Basic File Systems (39.1, 40–41)

• You know the data structures (inodes, indexes) to implement and the access methods of vsfs (Very Simple File System).
• You know how disk reads and writes and caching are realised in vsfs.
• You know what FFS (Fast File System) is and how it compares to vsfs.

Crash Consistency (40, 42)

• You know the data structures (inodes, indexes) to implement and the access methods of vsfs (Very Simple File System).
• You know how a file system updates persistent data structures despite power loss or system crashes.
• You know how fsck (File Systems Checkers) and journaling methods are used by file systems to realise crash consistency.

Data Integrity (45)

• You know how latent-sector errors and block corruption can be detected and recovered from.
• You know other failure modes: misdirected and lost writes.
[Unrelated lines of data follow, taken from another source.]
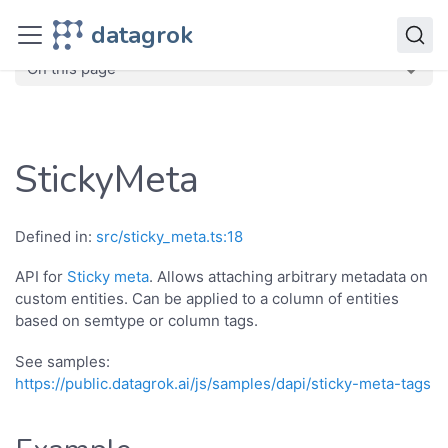
JavaScript API
datagrok
dg
Classes
StickyMeta
On this page
StickyMeta
Defined in:
src/sticky_meta.ts:18
API for
Sticky meta
. Allows attaching arbitrary metadata on
custom entities. Can be applied to a column of entities
based on semtype or column tags.
See samples:
https://public.datagrok.ai/js/samples/dapi/sticky-meta-tags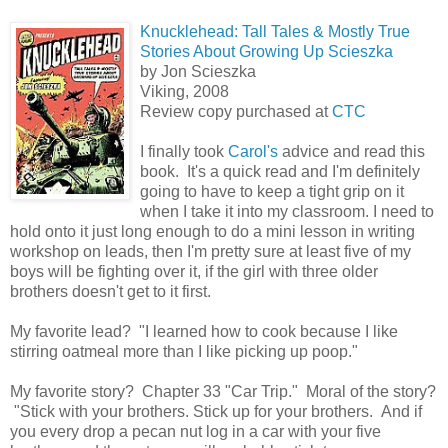
Knucklehead: Tall Tales & Mostly True
Stories About Growing Up Scieszka
by Jon Scieszka
Viking, 2008
Review copy purchased at
CTC
I finally took
Carol's
advice and read this
book. It's a quick read and I'm definitely
going to have to keep a tight grip on it
when I take it into my classroom. I need to
hold onto it just long enough to do a mini lesson in writing
workshop on leads, then I'm pretty sure at least five of my
boys will be fighting over it, if the girl with three older
brothers doesn't get to it first.
My favorite lead? "I learned how to cook because I like
stirring oatmeal more than I like picking up poop."
My favorite story? Chapter 33 "Car Trip." Moral of the story?
"Stick with your brothers. Stick up for your brothers. And if
you every drop a pecan nut log in a car with your five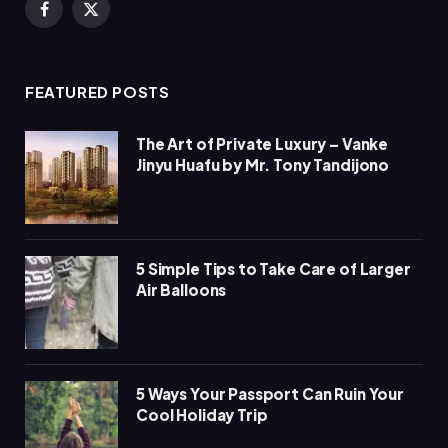
Facebook
X
(Twitter)
FEATURED POSTS
The Art of Private Luxury – Vanke
Jinyu Huafu by Mr. Tony Tandijono
5 Simple Tips to Take Care of Larger
Air Balloons
5 Ways Your Passport Can Ruin Your
Cool Holiday Trip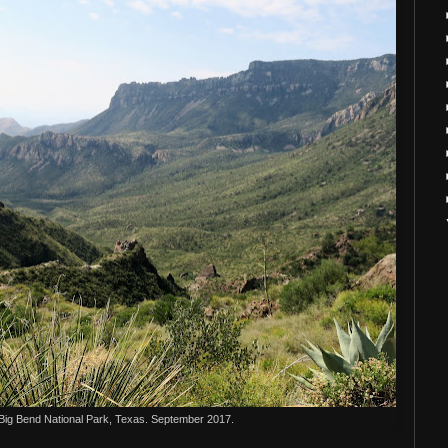
 Big Bend National Park, Texas. September 2017.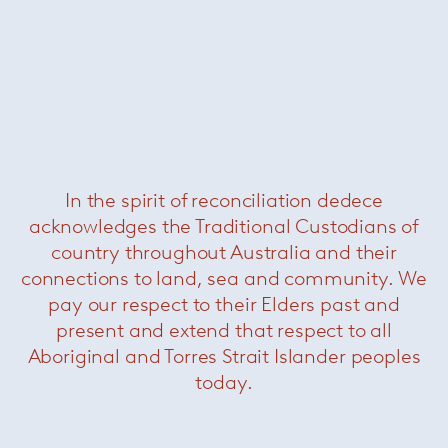
In the spirit of reconciliation dedece
acknowledges the Traditional Custodians of
country throughout Australia and their
connections to land, sea and community. We
pay our respect to their Elders past and
present and extend that respect to all
Aboriginal and Torres Strait Islander peoples
today.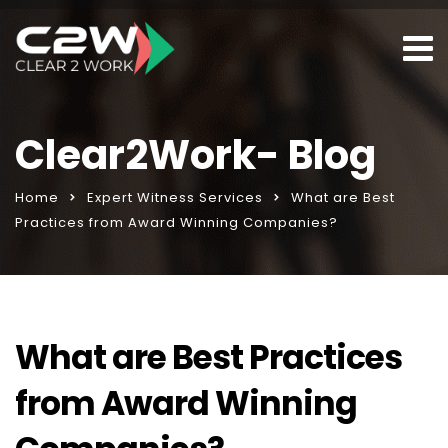
Clear2Work- Blog
Home
Expert Witness Services
What are Best
Practices from Award Winning Companies?
What are Best Practices
from Award Winning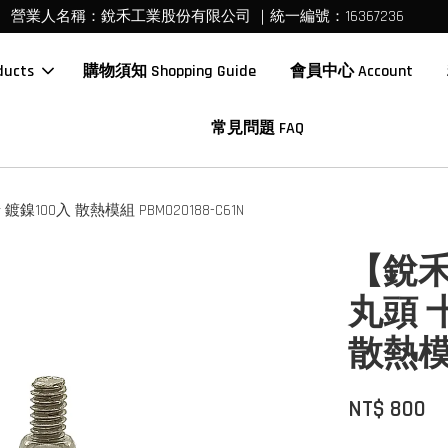
營業人名稱：銳禾工業股份有限公司 ｜統一編號：16367236
ucts
購物須知 Shopping Guide
會員中心 Account
常見問題 FAQ
100入 散熱模組 PBM020188-C61N
【銳禾】
丸頭 
散熱模組
NT$ 800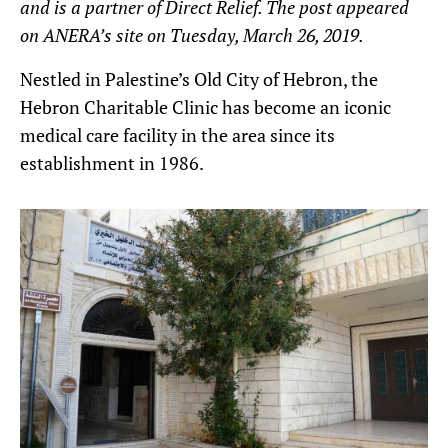
and is a partner of Direct Relief. The post appeared
on ANERA’s site on Tuesday, March 26, 2019.
Nestled in Palestine’s Old City of Hebron, the
Hebron Charitable Clinic has become an iconic
medical care facility in the area since its
establishment in 1986.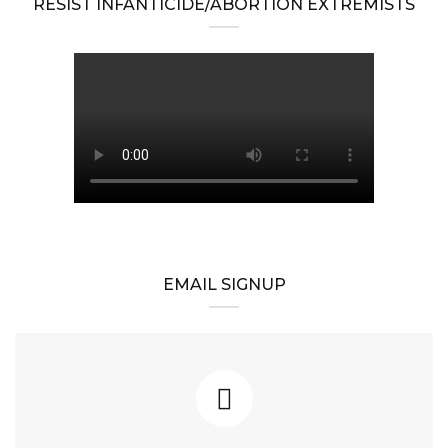
RESIST INFANTICIDE/ABORTION EXTREMISTS
EMAIL SIGNUP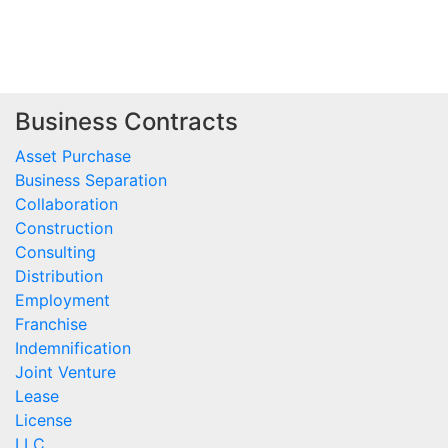
Business Contracts
Asset Purchase
Business Separation
Collaboration
Construction
Consulting
Distribution
Employment
Franchise
Indemnification
Joint Venture
Lease
License
LLC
Advanced Persistence (35–36, 46)

• You know how an OS interacts with an I/O (input/output) device via polling, interrupts and DMA.

LFS (40, 43)

• You know the data structures (inodes, indexes) to implement and the access methods of vsfs (Very Simple File System).
• You know what LFS is, what problem it solves and how a LFS updates the disk.
• You know what shadow paging and copy-on write techniques are.

SSD (40, 44)

• You know the data structures (inodes, indexes) to implement and the access methods of vsfs (very Simple File System).
• You know what a Solid-State Storage (or SSD) is, how SSDs are used in persistent storage and how a good flash translation layer can be designed.
• You know the how the mapping table size and the wear on an SSD can be reduced.

NFS (47–49, 51)

• You know the basic idea of distributed file systems.
• You know how the NFS protocol works and how it can be used to implement a reliable and performant distributed file system.

Security (52–53)

• You know what security goals and policies there are for operating systems, and how secure systems can be designed.

Authentication (54 + [SGG18, Chap. 16.5])

• You know how an OS assigns identities to processes in order to realise its security policies.
• You know three authentication approaches for identification, and their strengths and weaknesses.

Protection & Access Control ([SGG18, Chap. 17], opt. 55)

• You know the protection ring and the domain of protection structures.
• You know what an access matrix is and how it can be implemented.
• You know what RBAC is and how it is used to enforce security policies.
• You know at least four protection improvement methods.

Cryptography (56 + source of choice)

It can be helpful to consult 8.2 and 8.3 of “Computer Networking: A Top Down Approach”

• You know what task encryption has, what symmetric and public key cryptography are, and how RSA realises public key cryptography.
• You know what a cryptographic hash function is and how it can be used to ensure data integrity.
• You know how cryptographic schemes may be attacked (or even cracked) and how they are implemented through at-rest crypto in operating systems.